Apart from these practical disadvantages, there is also a safety implication. As we have seen under impedance matching, a high-impedance line may need a high transmitter voltage to impose a significant current on it, and this may take it outside the limits of safe use.
Whatever means is adopted, the effect of increasing signal current with a given line and frequency will be to increase distance. The effect of doubling the transmitter current is typified in the graph below, in which the 0dB current level point distance increases from D1 to D2.
Increasing receiver sensitivity
The graphs so far have shown the way signal current falls to virtually zero along a line. But long before this point, the signal current level usually becomes undetectable by the receiver, because it is indistinguishable from background noise and interference levels. It is this noise threshold which is the significant figure to be considered; the graph below repeats the comparison of rate of signal loss for different frequencies, but this time shows the effect of different noise thresholds. While the 0dB distance D1 for 512Hz is significantly greater than D8 for 8kHz, the receiver noise threshold T1 at 512Hz is higher than T8 at 8kHz, because it falls within the harmonic frequencies associated with 50 and 60Hz power systems, which is present in strength in most working environments. So the maximum detection distance R1 for 512Hz is not as much further than R8 for 8kHz as the original comparison might suggest.
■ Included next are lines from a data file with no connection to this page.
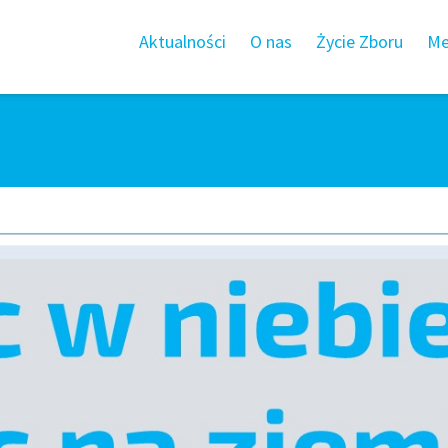
Aktualności
O nas
Życie Zboru
Me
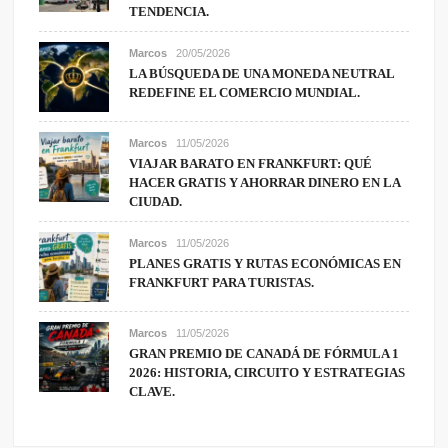
TENDENCIA.
Marcos
20/05/2026
LA BÚSQUEDA DE UNA MONEDA NEUTRAL
REDEFINE EL COMERCIO MUNDIAL.
Marcos
11/05/2026
VIAJAR BARATO EN FRANKFURT: QUÉ
HACER GRATIS Y AHORRAR DINERO EN LA
CIUDAD.
Marcos
11/05/2026
PLANES GRATIS Y RUTAS ECONÓMICAS EN
FRANKFURT PARA TURISTAS.
Marcos
11/05/2026
GRAN PREMIO DE CANADÁ DE FÓRMULA 1
2026: HISTORIA, CIRCUITO Y ESTRATEGIAS
CLAVE.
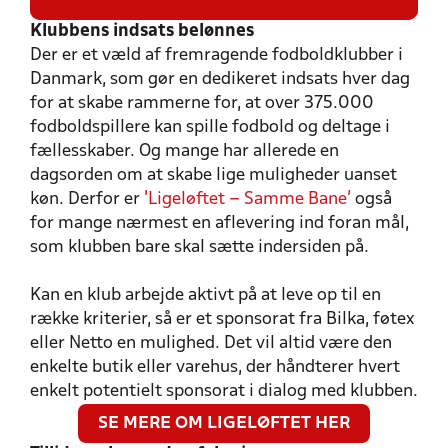
Klubbens indsats belønnes
Der er et væld af fremragende fodboldklubber i
Danmark, som gør en dedikeret indsats hver dag
for at skabe rammerne for, at over 375.000
fodboldspillere kan spille fodbold og deltage i
fællesskaber. Og mange har allerede en
dagsorden om at skabe lige muligheder uanset
køn. Derfor er
’Ligeløftet – Samme Bane’
også
for mange nærmest en aflevering ind foran mål,
som klubben bare skal sætte indersiden på.
Kan en klub arbejde aktivt på at leve op til en
række kriterier, så er et sponsorat fra Bilka, føtex
eller Netto en mulighed. Det vil altid være den
enkelte butik eller varehus, der håndterer hvert
enkelt potentielt sponsorat i dialog med klubben.
SE MERE OM LIGELØFTET HER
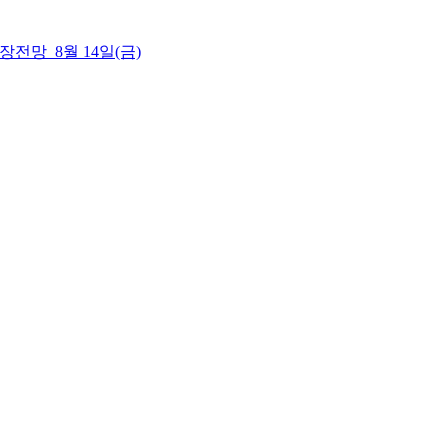
 시장전망_8월 14일(금)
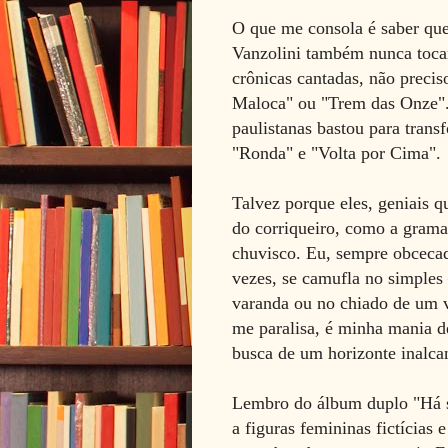
O que me consola é saber qu
Vanzolini também nunca toca
crônicas cantadas, não precis
Maloca" ou "Trem das Onze".
paulistanas bastou para tran
"Ronda" e "Volta por Cima".
Talvez porque eles, geniais q
do corriqueiro, como a grama
chuvisco. Eu, sempre obcecad
vezes, se camufla no simples
varanda ou no chiado de um ve
me paralisa, é minha mania d
busca de um horizonte inalca
Lembro do álbum duplo "Há
a figuras femininas fictícias 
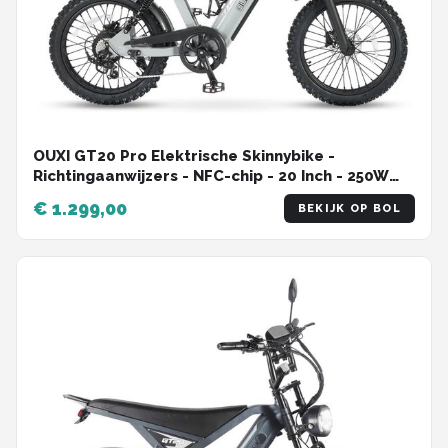
OUXI GT20 Pro Elektrische Skinnybike -
Richtingaanwijzers - NFC-chip - 20 Inch - 250W
Motor - 7 Versnellingen - 65 km Actieradius -
€ 1.299,00
BEKIJK OP BOL
Hydraulische Schijfremmen - Lichtgrijs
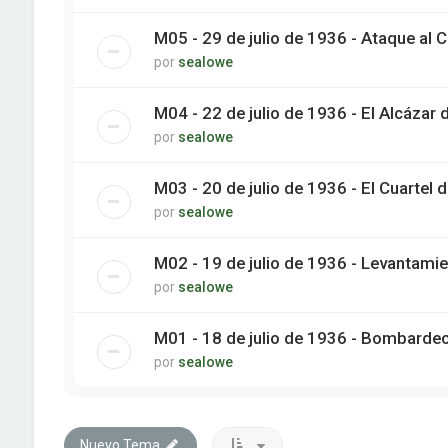
M05 - 29 de julio de 1936 - Ataque al 
por
sealowe
M04 - 22 de julio de 1936 - El Alcázar 
por
sealowe
M03 - 20 de julio de 1936 - El Cuartel 
por
sealowe
M02 - 19 de julio de 1936 - Levantami
por
sealowe
M01 - 18 de julio de 1936 - Bombardeo
por
sealowe
Nuevo Tema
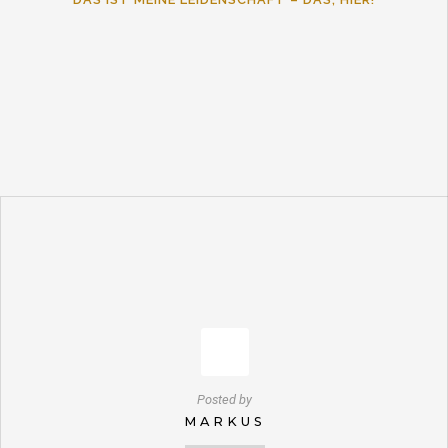
Posted by
MARKUS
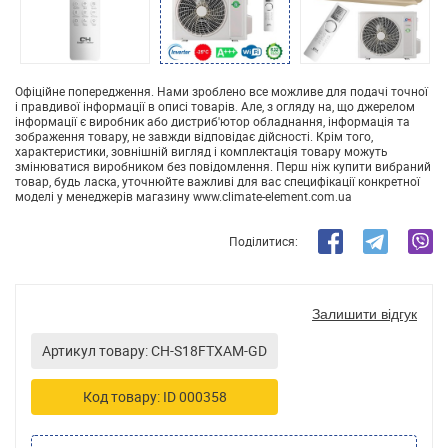
Офіційне попередження. Нами зроблено все можливе для подачі точної
і правдивої інформації в описі товарів. Але, з огляду на, що джерелом
інформації є виробник або дистриб'ютор обладнання, інформація та
зображення товару, не завжди відповідає дійсності. Крім того,
характеристики, зовнішній вигляд і комплектація товару можуть
змінюватися виробником без повідомлення. Перш ніж купити вибраний
товар, будь ласка, уточнюйте важливі для вас специфікації конкретної
моделі у менеджерів магазину www.climate-element.com.ua
Поділитися:
Залишити відгук
Артикул товару: CH-S18FTXAM-GD
Код товару: ID 000358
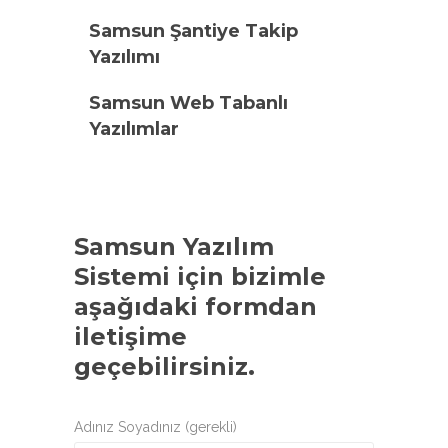
Samsun Şantiye Takip
Yazılımı
Samsun Web Tabanlı
Yazılımlar
Samsun Yazılım
Sistemi
için bizimle
aşağıdaki formdan
iletişime
geçebilirsiniz.
Adınız Soyadınız (gerekli)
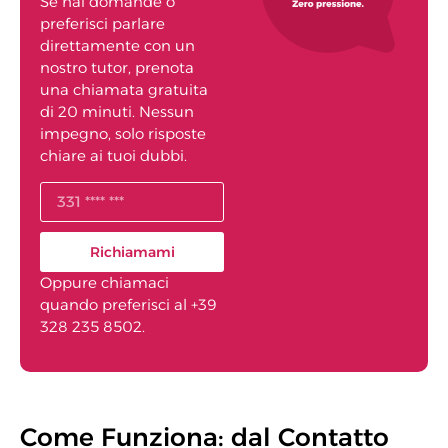
Se hai domande o
preferisci parlare
direttamente con un
nostro tutor, prenota
una chiamata gratuita
di 20 minuti. Nessun
impegno, solo risposte
chiare ai tuoi dubbi.
Richiamami
Oppure chiamaci
quando preferisci al +39
328 235 8502.
Come Funziona: dal Contatto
A similar effect is apparent in comparing the 33 and 8kHz detection distances.
It is therefore apparent that receiver sensitivity is an extremely important factor in detection range. Achieving a low noise threshold is not only a function of high amplification or gain. The quality of filtering, i.e. rejection of signals at frequencies other than the transmitter signal frequency, is a vital element. The graph below repeats the comparison of doubling signal current, but this time shows that the same increase of detection distance from R1 to R2 is achievable by halving the receiver noise threshold from T1 to T2 as by doubling the signal current.
Summary
The ultimate limit of detection range for any given line and signal frequency is set by receiver sensitivity, which is a function as much of filter quality as amplification capability and aerial design.
How distant this limiting point is from the transmitter will vary with the line, the frequency, and also with the ability of the transmitter to impose a high signal current on it. This is a function not only of power but of impedance matching, as well as making sure of a good ground return path.
Transmitter power requirements rise as the square of signal current, so impose cost, weight and battery life penalties, as well as the prospect of unacceptably high connection voltages for general usage if high currents are to be applied to high impedance lines.
Cost-effective range optimization is therefore achieved by the choice of the signal frequency, transmitter current/ voltage options within battery life and operator safety limits, and above all in the quality of the receiver system in terms of dynamic range, that is to say the ratio of maximum to minimum signal level which it will process.